Records shown START

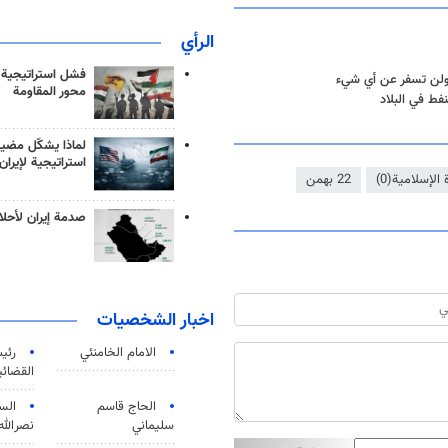
الرأي
فشل استراتيجية
ة ولن تسفر عن أي شيء
محور المقاومة
نفط في البلاد
لماذا يشكّل مضيق
استراتيجية لإيران
الإسلامية(0)
22 بهمن
صدمة إيران لأحلام
اخبار الشخصيات
الامام الخامنئي
رئی
القضائی
الحاج قاسم
الس
سليماني
نصرالله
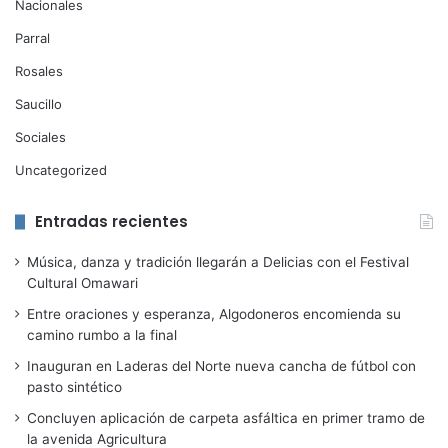
Nacionales
Parral
Rosales
Saucillo
Sociales
Uncategorized
Entradas recientes
Música, danza y tradición llegarán a Delicias con el Festival
Cultural Omawari
Entre oraciones y esperanza, Algodoneros encomienda su
camino rumbo a la final
Inauguran en Laderas del Norte nueva cancha de fútbol con
pasto sintético
Concluyen aplicación de carpeta asfáltica en primer tramo de
la avenida Agricultura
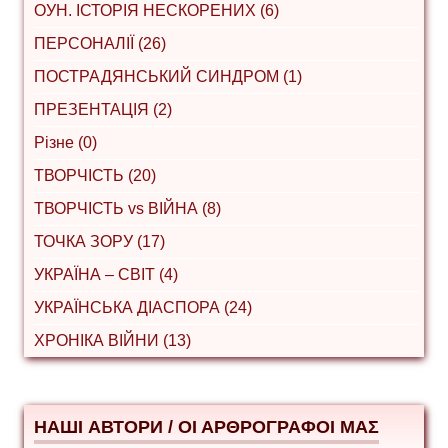
ОУН. ІСТОРІЯ НЕСКОРЕНИХ (6)
ПЕРСОНАЛІЇ (26)
ПОСТРАДЯНСЬКИЙ СИНДРОМ (1)
ПРЕЗЕНТАЦІЯ (2)
Різне (0)
ТВОРЧІСТЬ (20)
ТВОРЧІСТЬ vs ВІЙНА (8)
ТОЧКА ЗОРУ (17)
УКРАЇНА – СВІТ (4)
УКРАЇНСЬКА ДІАСПОРА (24)
ХРОНІКА ВІЙНИ (13)
НАШІ АВТОРИ / ΟΙ ΑΡΘΡΟΓΡΑΦΟΙ ΜΑΣ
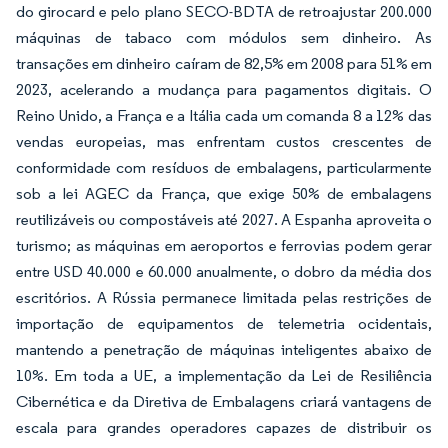
do girocard e pelo plano SECO-BDTA de retroajustar 200.000
máquinas de tabaco com módulos sem dinheiro. As
transações em dinheiro caíram de 82,5% em 2008 para 51% em
2023, acelerando a mudança para pagamentos digitais. O
Reino Unido, a França e a Itália cada um comanda 8 a 12% das
vendas europeias, mas enfrentam custos crescentes de
conformidade com resíduos de embalagens, particularmente
sob a lei AGEC da França, que exige 50% de embalagens
reutilizáveis ou compostáveis até 2027. A Espanha aproveita o
turismo; as máquinas em aeroportos e ferrovias podem gerar
entre USD 40.000 e 60.000 anualmente, o dobro da média dos
escritórios. A Rússia permanece limitada pelas restrições de
importação de equipamentos de telemetria ocidentais,
mantendo a penetração de máquinas inteligentes abaixo de
10%. Em toda a UE, a implementação da Lei de Resiliência
Cibernética e da Diretiva de Embalagens criará vantagens de
escala para grandes operadores capazes de distribuir os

Records shown END

Task item: Count lines, not occurrences. State how many lines of the entries contain the word "dinheiro", and add nothing.

Solved problem: 2